- DATA UNDER STUDY -
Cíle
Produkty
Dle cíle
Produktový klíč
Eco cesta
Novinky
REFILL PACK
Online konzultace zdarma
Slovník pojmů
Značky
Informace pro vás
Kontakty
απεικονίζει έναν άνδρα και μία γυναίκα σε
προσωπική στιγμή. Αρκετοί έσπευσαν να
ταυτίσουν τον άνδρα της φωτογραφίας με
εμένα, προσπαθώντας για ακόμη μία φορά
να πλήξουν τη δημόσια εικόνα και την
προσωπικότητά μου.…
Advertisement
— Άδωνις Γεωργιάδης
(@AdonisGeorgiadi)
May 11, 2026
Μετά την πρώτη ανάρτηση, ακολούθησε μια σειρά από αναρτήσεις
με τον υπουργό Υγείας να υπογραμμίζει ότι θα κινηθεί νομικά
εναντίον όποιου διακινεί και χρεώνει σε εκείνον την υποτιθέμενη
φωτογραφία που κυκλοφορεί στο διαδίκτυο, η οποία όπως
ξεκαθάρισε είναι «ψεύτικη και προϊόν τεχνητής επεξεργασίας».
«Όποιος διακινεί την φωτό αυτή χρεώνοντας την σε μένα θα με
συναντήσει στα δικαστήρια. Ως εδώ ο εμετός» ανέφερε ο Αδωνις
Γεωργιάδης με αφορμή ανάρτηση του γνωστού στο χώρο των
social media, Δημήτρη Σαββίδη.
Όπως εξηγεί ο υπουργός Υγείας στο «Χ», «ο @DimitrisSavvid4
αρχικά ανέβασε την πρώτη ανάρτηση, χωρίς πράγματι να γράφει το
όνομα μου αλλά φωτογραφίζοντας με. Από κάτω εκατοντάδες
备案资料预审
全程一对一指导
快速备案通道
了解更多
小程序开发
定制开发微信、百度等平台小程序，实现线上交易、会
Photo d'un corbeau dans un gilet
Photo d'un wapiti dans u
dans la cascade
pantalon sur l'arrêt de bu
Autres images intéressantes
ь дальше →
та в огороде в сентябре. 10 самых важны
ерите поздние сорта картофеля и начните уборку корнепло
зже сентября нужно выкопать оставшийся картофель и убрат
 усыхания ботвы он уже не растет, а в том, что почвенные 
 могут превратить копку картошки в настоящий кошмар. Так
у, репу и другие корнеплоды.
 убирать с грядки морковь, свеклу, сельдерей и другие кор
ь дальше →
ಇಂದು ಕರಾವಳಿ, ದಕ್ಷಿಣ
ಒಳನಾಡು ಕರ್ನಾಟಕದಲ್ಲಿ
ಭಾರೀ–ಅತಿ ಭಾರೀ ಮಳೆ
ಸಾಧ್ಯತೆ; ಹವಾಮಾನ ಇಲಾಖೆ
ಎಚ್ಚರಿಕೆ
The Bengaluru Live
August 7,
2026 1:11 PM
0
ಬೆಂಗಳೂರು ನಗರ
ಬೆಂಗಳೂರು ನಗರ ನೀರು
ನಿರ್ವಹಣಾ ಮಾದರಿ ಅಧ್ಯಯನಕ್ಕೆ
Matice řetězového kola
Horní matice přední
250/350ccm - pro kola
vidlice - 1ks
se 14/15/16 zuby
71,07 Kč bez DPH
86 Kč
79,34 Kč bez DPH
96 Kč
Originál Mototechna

- ACTION ITEM -
Restate all the material above, keeping each word as it is.

- EXERCISE RESULT -
Cíle
Produkty
Dle cíle
Produktový klíč
Eco cesta
Novinky
REFILL PACK
Online konzultace zdarma
Slovník pojmů
Značky
Informace pro vás
Kontakty
απεικονίζει έναν άνδρα και μία γυναίκα σε
προσωπική στιγμή. Αρκετοί έσπευσαν να
ταυτίσουν τον άνδρα της φωτογραφίας με
εμένα, προσπαθώντας για ακόμη μία φορά
να πλήξουν τη δημόσια εικόνα και την
προσωπικότητά μου.…
Advertisement
— Άδωνις Γεωργιάδης
(@AdonisGeorgiadi)
May 11, 2026
Μετά την πρώτη ανάρτηση, ακολούθησε μια σειρά από αναρτήσεις
με τον υπουργό Υγείας να υπογραμμίζει ότι θα κινηθεί νομικά
εναντίον όποιου διακινεί και χρεώνει σε εκείνον την υποτιθέμενη
φωτογραφία που κυκλοφορεί στο διαδίκτυο, η οποία όπως
ξεκαθάρισε είναι «ψεύτικη και προϊόν τεχνητής επεξεργασίας».
«Όποιος διακινεί την φωτό αυτή χρεώνοντας την σε μένα θα με
συναντήσει στα δικαστήρια. Ως εδώ ο εμετός» ανέφερε ο Αδωνις
Γεωργιάδης με αφορμή ανάρτηση του γνωστού στο χώρο των
social media, Δημήτρη Σαββίδη.
Όπως εξηγεί ο υπουργός Υγείας στο «Χ», «ο @DimitrisSavvid4
αρχικά ανέβασε την πρώτη ανάρτηση, χωρίς πράγματι να γράφει το
όνομα μου αλλά φωτογραφίζοντας με. Από κάτω εκατοντάδες
备案资料预审
全程一对一指导
快速备案通道
了解更多
小程序开发
定制开发微信、百度等平台小程序，实现线上交易、会
Photo d'un corbeau dans un gilet
Photo d'un wapiti dans u
dans la cascade
pantalon sur l'arrêt de bu
Autres images intéressantes
ь дальше →
та в огороде в сентябре. 10 самых важны
ерите поздние сорта картофеля и начните уборку корнепло
зже сентября нужно выкопать оставшийся картофель и убрат
 усыхания ботвы он уже не растет, а в том, что почвенные 
 могут превратить копку картошки в настоящий кошмар. Так
у, репу и другие корнеплоды.
 убирать с грядки морковь, свеклу, сельдерей и другие кор
ь дальше →
ಇಂದು ಕರಾವಳಿ, ದಕ್ಷಿಣ
ಒಳನಾಡು ಕರ್ನಾಟಕದಲ್ಲಿ
ಭಾರೀ–ಅತಿ ಭಾರೀ ಮಳೆ
ಸಾಧ್ಯತೆ; ಹವಾಮಾನ ಇಲಾಖೆ
ಎಚ್ಚರಿಕೆ
The Bengaluru Live
August 7,
2026 1:11 PM
0
ಬೆಂಗಳೂರು ನಗರ
ಬೆಂಗಳೂರು ನಗರ ನೀರು
ನಿರ್ವಹಣಾ ಮಾದರಿ ಅಧ್ಯಯನಕ್ಕೆ
Matice řetězového kola
Horní matice přední
250/350ccm - pro kola
vidlice - 1ks
se 14/15/16 zuby
71,07 Kč bez DPH
86 Kč
79,34 Kč bez DPH
96 Kč
Originál Mototechna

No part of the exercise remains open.